The effects of major storms and weather events in the United States"

author: Derek Corcoran

Synopsis

The National Oceanic and Atmospheric Administrations (NOAA) studies weather and oceanographic events including severe storm and major weather events in the US. Among the data they inform is the number of deaths, injuries, crop damages and property damages.

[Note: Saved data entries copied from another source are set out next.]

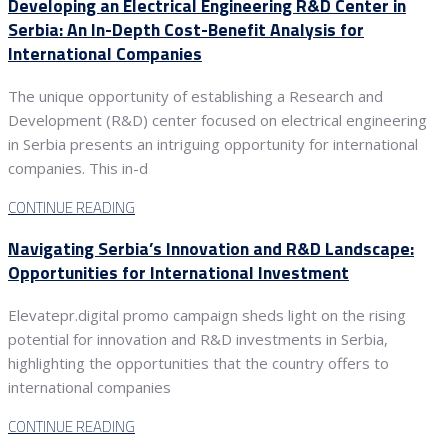
Developing an Electrical Engineering R&D Center in
Serbia: An In-Depth Cost-Benefit Analysis for
International Companies
The unique opportunity of establishing a Research and
Development (R&D) center focused on electrical engineering
in Serbia presents an intriguing opportunity for international
companies. This in-d
CONTINUE READING
Navigating Serbia’s Innovation and R&D Landscape:
Opportunities for International Investment
Elevatepr.digital promo campaign sheds light on the rising
potential for innovation and R&D investments in Serbia,
highlighting the opportunities that the country offers to
international companies
CONTINUE READING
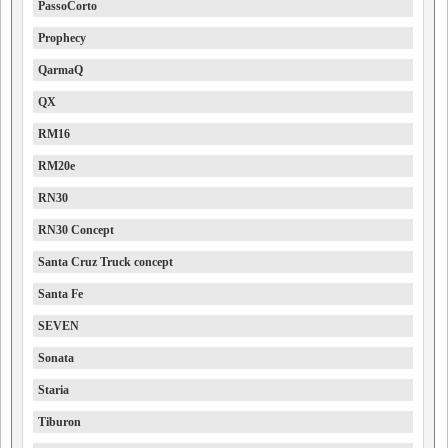
PassoCorto
Prophecy
QarmaQ
QX
RM16
RM20e
RN30
RN30 Concept
Santa Cruz Truck concept
Santa Fe
SEVEN
Sonata
Staria
Tiburon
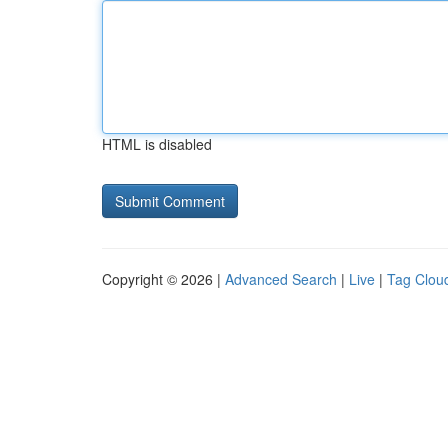
HTML is disabled
Copyright © 2026 |
Advanced Search
|
Live
|
Tag Clou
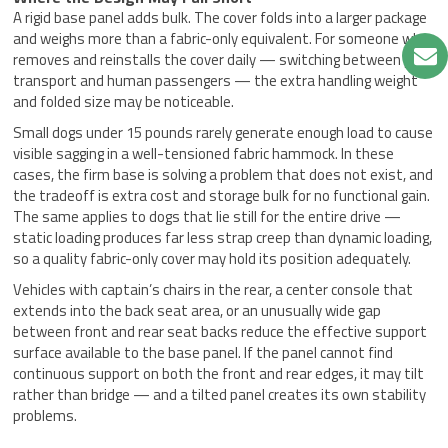
A rigid base panel adds bulk. The cover folds into a larger package
and weighs more than a fabric-only equivalent. For someone who
removes and reinstalls the cover daily — switching between pet
transport and human passengers — the extra handling weight
and folded size may be noticeable.
Small dogs under 15 pounds rarely generate enough load to cause
visible sagging in a well-tensioned fabric hammock. In these
cases, the firm base is solving a problem that does not exist, and
the tradeoff is extra cost and storage bulk for no functional gain.
The same applies to dogs that lie still for the entire drive —
static loading produces far less strap creep than dynamic loading,
so a quality fabric-only cover may hold its position adequately.
Vehicles with captain’s chairs in the rear, a center console that
extends into the back seat area, or an unusually wide gap
between front and rear seat backs reduce the effective support
surface available to the base panel. If the panel cannot find
continuous support on both the front and rear edges, it may tilt
rather than bridge — and a tilted panel creates its own stability
problems.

This document summarises the top five event types in terms of deaths, injuries and combined econmic losses. Our work shows that Tornados are by far the natural disaster that causes more health and economic damage across the United States.

Data processing

Since the dataset is large and managing it, the whole rmarkdown document is set to cache the results

A directory is created and the data is downloaded from the internet to the computer and loaded into R

if (!file.exists("./PeerAssesment2")) {dir.create("./PeerAssessment2")}

## Warning in dir.create("./PeerAssessment2"): '.\PeerAssessment2' already
## exists

fileURL <- "http://d396qusza40orc.cloudfront.net/repdata%2Fdata%2FStormData.csv.bz2"
download.file(fileURL, dest = "./PeerAssessment2/Data.zip")
library(R.utils)

## Loading required package: R.oo
## Loading required package: R.methodsS3
## R.methodsS3 v1.7.0 (2015-02-19) successfully loaded. See ?R.methodsS3 for help.
## R.oo v1.19.0 (2015-02-27) successfully loaded. See ?R.oo for help.
## 
## Attaching package: 'R.oo'
## 
## The following objects are masked from 'package:methods':
## 
##     getClasses, getMethods
## 
## The following objects are masked from 'package:base':
## 
##     attach, detach, gc, load, save
## 
## R.utils v2.0.1 (2015-04-24) successfully loaded. See ?R.utils for help.
## 
## Attaching package: 'R.utils'
## 
## The following object is masked from 'package:utils':
## 
##     timestamp
## 
## The following objects are masked from 'package:base':
## 
##     cat, commandArgs, getOption, inherits, isOpen, parse, warnings

if (!file.exists("./PeerAssessment2/Data")) {
  bunzip2 ("./PeerAssessment2/Data.zip", destname = "./PeerAssessment2/Data")
}
list.files("./PeerAssessment2")

## [1] "Data"     "Data.zip"

Storm.data <- read.csv ('./PeerAssessment2/Data')

We see some of the data

str(Storm.data)

## 'data.frame':    902297 obs. of  37 variables:
##  $ STATE__   : num  1 1 1 1 1 1 1 1 1 1 ...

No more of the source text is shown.